Material for this exercise START

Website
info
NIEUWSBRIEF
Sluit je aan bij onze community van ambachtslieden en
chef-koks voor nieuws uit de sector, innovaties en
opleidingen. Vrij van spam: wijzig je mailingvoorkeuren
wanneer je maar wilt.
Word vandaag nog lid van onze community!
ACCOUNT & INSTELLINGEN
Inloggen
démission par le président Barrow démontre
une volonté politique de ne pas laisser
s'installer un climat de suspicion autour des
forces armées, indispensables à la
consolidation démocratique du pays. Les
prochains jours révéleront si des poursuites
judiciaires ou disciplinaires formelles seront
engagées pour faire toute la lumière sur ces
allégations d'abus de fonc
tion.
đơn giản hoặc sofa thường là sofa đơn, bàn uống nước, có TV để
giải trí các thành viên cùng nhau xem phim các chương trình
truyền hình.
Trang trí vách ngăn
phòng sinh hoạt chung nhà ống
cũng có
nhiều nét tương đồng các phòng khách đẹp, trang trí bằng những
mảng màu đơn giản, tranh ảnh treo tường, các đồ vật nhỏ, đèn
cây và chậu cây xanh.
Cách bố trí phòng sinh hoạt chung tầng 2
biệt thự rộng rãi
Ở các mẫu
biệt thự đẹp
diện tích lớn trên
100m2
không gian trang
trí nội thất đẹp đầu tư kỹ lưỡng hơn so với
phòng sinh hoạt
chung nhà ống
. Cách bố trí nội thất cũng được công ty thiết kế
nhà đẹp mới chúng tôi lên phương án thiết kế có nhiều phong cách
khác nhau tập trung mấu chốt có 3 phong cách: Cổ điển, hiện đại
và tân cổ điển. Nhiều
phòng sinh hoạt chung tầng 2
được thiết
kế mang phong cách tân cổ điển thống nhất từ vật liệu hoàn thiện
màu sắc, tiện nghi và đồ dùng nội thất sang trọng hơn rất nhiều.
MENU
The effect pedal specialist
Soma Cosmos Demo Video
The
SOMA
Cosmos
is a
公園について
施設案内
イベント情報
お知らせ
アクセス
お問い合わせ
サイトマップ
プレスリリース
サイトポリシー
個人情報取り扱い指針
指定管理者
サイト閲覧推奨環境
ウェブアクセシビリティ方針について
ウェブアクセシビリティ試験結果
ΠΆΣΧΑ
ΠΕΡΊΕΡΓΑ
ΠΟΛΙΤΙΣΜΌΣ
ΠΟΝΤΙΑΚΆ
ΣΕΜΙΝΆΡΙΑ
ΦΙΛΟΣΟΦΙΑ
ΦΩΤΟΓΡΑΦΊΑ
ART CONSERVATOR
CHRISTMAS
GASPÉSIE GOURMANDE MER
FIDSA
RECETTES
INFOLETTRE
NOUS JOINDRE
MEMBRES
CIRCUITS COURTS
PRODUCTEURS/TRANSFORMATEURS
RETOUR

Material for this exercise END
Material for this exercise START

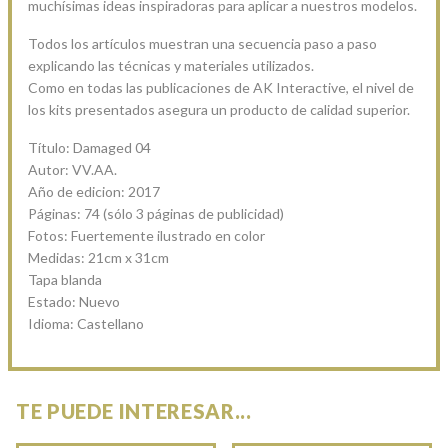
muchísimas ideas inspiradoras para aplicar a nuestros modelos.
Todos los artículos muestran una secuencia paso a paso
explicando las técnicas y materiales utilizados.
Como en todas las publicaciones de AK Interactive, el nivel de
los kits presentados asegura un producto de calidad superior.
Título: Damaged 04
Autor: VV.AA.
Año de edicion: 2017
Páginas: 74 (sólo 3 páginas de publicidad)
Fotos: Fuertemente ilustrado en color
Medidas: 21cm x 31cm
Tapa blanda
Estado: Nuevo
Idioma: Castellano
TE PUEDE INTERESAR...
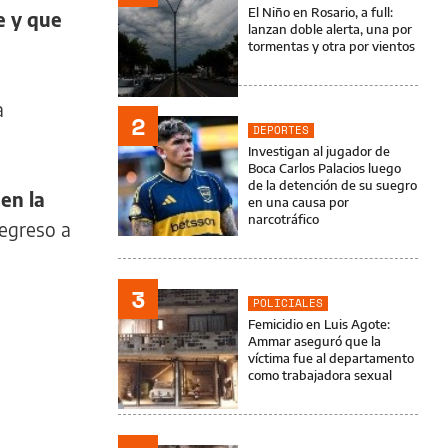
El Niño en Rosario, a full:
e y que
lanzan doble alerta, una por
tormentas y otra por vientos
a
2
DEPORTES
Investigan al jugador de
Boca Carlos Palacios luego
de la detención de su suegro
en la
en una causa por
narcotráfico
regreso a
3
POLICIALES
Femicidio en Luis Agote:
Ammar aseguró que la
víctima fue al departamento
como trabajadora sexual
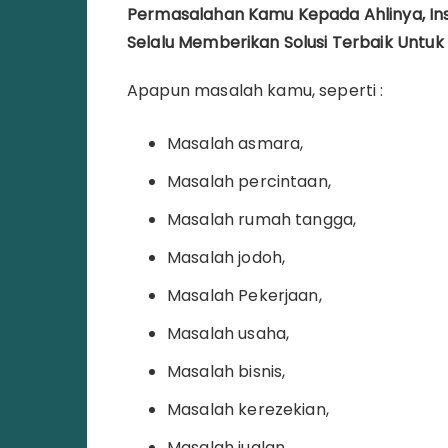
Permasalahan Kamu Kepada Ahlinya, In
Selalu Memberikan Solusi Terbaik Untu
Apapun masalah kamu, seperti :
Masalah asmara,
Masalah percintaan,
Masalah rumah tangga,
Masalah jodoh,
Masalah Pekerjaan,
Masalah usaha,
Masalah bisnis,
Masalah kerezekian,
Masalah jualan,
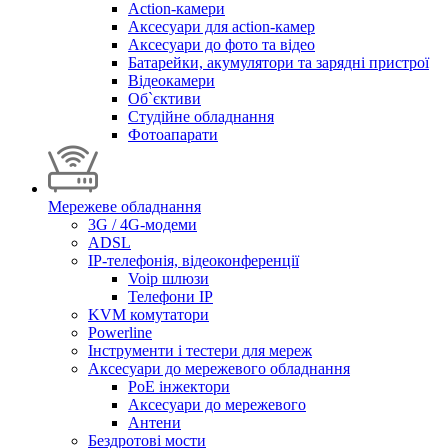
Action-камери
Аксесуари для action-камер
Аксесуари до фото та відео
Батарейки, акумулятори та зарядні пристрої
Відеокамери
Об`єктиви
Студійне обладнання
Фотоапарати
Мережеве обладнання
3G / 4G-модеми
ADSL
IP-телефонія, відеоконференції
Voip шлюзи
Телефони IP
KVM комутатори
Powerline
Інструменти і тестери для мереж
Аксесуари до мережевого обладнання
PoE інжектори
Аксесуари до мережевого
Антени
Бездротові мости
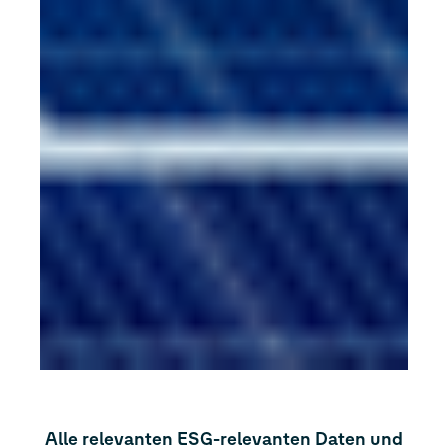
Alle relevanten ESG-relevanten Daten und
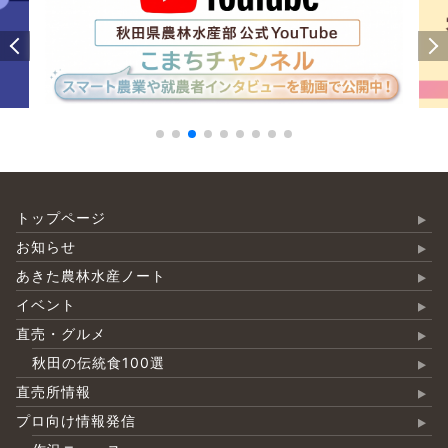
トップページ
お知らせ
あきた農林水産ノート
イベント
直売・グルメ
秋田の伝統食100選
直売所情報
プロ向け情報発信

Material for this exercise END
Material for this exercise START

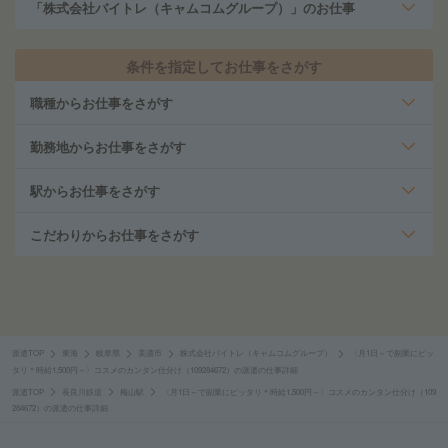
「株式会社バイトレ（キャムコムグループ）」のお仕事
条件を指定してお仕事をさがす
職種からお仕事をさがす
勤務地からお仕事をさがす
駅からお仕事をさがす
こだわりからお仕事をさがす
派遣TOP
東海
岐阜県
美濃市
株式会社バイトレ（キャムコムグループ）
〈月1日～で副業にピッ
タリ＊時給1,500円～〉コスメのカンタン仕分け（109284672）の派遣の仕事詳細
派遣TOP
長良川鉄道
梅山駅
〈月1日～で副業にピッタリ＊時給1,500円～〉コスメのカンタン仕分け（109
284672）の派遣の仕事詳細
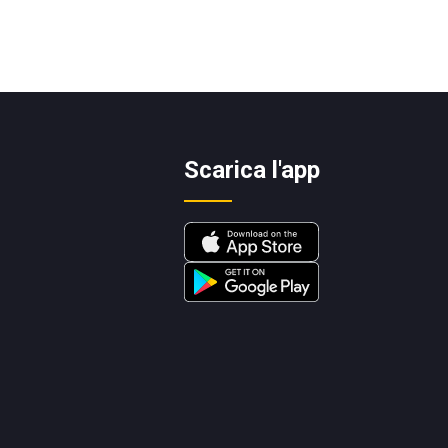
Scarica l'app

Material for this exercise END

■ Problem statement
Wherever the string "điển" occurs in the records, copy the line it is in.

■ Task output
khác nhau tập trung mấu chốt có 3 phong cách: Cổ điển, hiện đại
và tân cổ điển. Nhiều
kế mang phong cách tân cổ điển thống nhất từ vật liệu hoàn thiện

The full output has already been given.